As per always, no one at school thought I was a big deal. But outside the halls of Pinole Valley High, I was up-and-coming hot shit.

Growing up, my boobs confirmed my gender identity in a way that almost nothing else in my whole life did. I spent most of my childhood feeling like I inhabited some liminal space between boy and girl — not quite a boy, but definitely not a girl either.


 

I saw my boobs as a way to get me into the secret world of feminine desirability, so I played them like they were my winning hand.


 

I lacked most of the experiences that I felt demarcated femininity — I couldn’t wear dainty dresses because none of them fit me, the boy I had a crush on punched me in the arm once because I made him mad (and that was clearly not the delicate-flower treatment I saw “real girls” receive, fuck you, Ashneil Ramen), and, finally, the other girls at school expected me to play Logan all the time when we reenacted scenes from The Baby-Sitters Club.

Honestly, my boobs did more than confirm my gender identity: They were my armor. For years and years, my idea of a good day was one that included 5-7 inches of visible cleavage. With each inch of cleavage I made a bigger and bigger declaration that I couldn’t be shut out of the culture because, hey, I’d given someone who mattered a boner. My boobs not only made me feel sexy and powerful, but also safe and, like, real.

They were undeniable evidence that I existed, that I could affect the trajectory of events.

I saw my boobs as a way to get me into the secret world of feminine desirability, so I played them like they were my winning hand. I created an entire story about my sexuality that centered my breasts, because they felt like the only normal — or maybe extraordinary — thing about my body. I think I hoped that I could use them to get some precious ween (obvi), but also to get more.

I had been taught that being fat rendered me undesirable, but the fat on my chest was the exception to that rule. It felt like my boobs allowed me to hack fatphobia, somehow. I wanted to create opportunities for my dates to have plausible deniability in the face of any accusations of fat fetishism, because my breasts were their “get-out-of-jail-free” card.

This got what we might call “mixed results.”

Emboldened by Ye Olde Tatas, I confidently pursued people — but I had so thoroughly internalized my own dehumanization that I didn’t know how to deal with their desire to love me or see me.

I don’t think I even knew how to want that. Shit, why am I talking about that like it’s in the past? I’m still working through that right now.

Years later, I entered a relationship that at its initiation was stiflingly respectability-oriented.
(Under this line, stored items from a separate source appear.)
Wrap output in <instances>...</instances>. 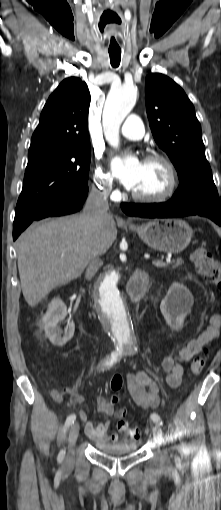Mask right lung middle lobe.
<instances>
[{
    "instance_id": "dd1d6c3e",
    "label": "right lung middle lobe",
    "mask_w": 221,
    "mask_h": 510,
    "mask_svg": "<svg viewBox=\"0 0 221 510\" xmlns=\"http://www.w3.org/2000/svg\"><path fill=\"white\" fill-rule=\"evenodd\" d=\"M90 144L28 156L17 216L27 218L88 186Z\"/></svg>"
}]
</instances>
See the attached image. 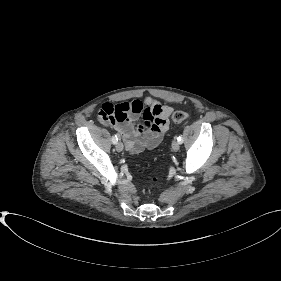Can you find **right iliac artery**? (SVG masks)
Returning a JSON list of instances; mask_svg holds the SVG:
<instances>
[{
	"mask_svg": "<svg viewBox=\"0 0 281 281\" xmlns=\"http://www.w3.org/2000/svg\"><path fill=\"white\" fill-rule=\"evenodd\" d=\"M117 141H118L117 135L112 136V142H113V144H116Z\"/></svg>",
	"mask_w": 281,
	"mask_h": 281,
	"instance_id": "1",
	"label": "right iliac artery"
}]
</instances>
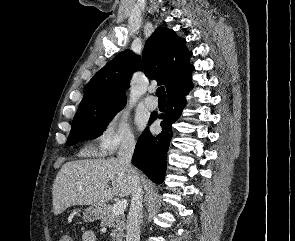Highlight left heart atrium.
Masks as SVG:
<instances>
[{"label": "left heart atrium", "instance_id": "obj_1", "mask_svg": "<svg viewBox=\"0 0 295 241\" xmlns=\"http://www.w3.org/2000/svg\"><path fill=\"white\" fill-rule=\"evenodd\" d=\"M139 125H140V127H142V126H143V122H142V121H140V122H139Z\"/></svg>", "mask_w": 295, "mask_h": 241}]
</instances>
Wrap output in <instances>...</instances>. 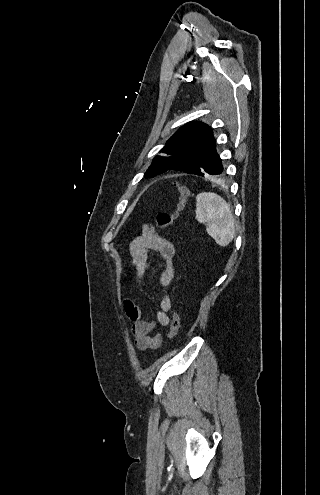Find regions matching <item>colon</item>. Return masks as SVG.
<instances>
[{"label":"colon","mask_w":320,"mask_h":495,"mask_svg":"<svg viewBox=\"0 0 320 495\" xmlns=\"http://www.w3.org/2000/svg\"><path fill=\"white\" fill-rule=\"evenodd\" d=\"M174 187L177 190L178 193V204H177V209L174 213H159L157 215V224L160 228H168L180 215V213L183 211L185 208L188 197H189V190L188 188L179 183H175ZM180 329V316L177 312H174L172 315V320L170 323V330H169V340H173L176 338V336L179 333Z\"/></svg>","instance_id":"obj_1"}]
</instances>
He gently tsk’d my insistence upon wearing super-tight wrap-around dresses to all of our social outings, lauded the “mystery” of that elusive hint of cleavage over my bullhorn boobies approach.


 

Insofar as the culture wants to see a fat activist, I am expected to be cute, friendly, desirable, and feminine — because all of these things are interpreted as ways of saying “I’m not a threat to the fundamental systems that oppress me.”


 

 

I hated his bullshit, but my desire to make the relationship work by accommodating him had a paradoxical effect: It gave me this weird freedom not to use my boobs the way I always had.

I’m not saying “misogyny has its upsides!” I’m saying that, just as before, I took in this fucked-up information and made it work for me: I played it.

And then something else happened: I found that de-centering my breasts from my daily routine changed me. And it kind of changed the way I do gender.

My desire to present as superlatively feminine all the time has waned a whole lot. And it scares me a little.

I fret that the curve of my eyeliner doesn't thrill me the way it used to, the way the choice between skirt and pants doesn't feel like the difference between life and death — good day, bad day — anymore.

My fading interest seems to threaten something bigger, perhaps especially because I’m a fat activist. I feel like, insofar as the culture wants to see a fat activist, I am expected to be cute, friendly, desirable, and feminine — because all of these things are interpreted as ways of saying “I’m not a threat to the fundamental systems that oppress me.”

My relationship to my boobs will continue to change over time. It’s not like our friendship has turned icy or anything.

However, like the relationship I have with the rest of my body, I wrestle to make it truly my own in a culture that seeks to wrench it from me at every turn.

I don’t care whether I return to the cleavage-baring days or decide that the buttoned-up version is my preference.

It’s not like I have to choose, but I just want to get to a point where I don’t disassociatively use parts of my body to get the substantive things that no amount of cleavage could ever give me.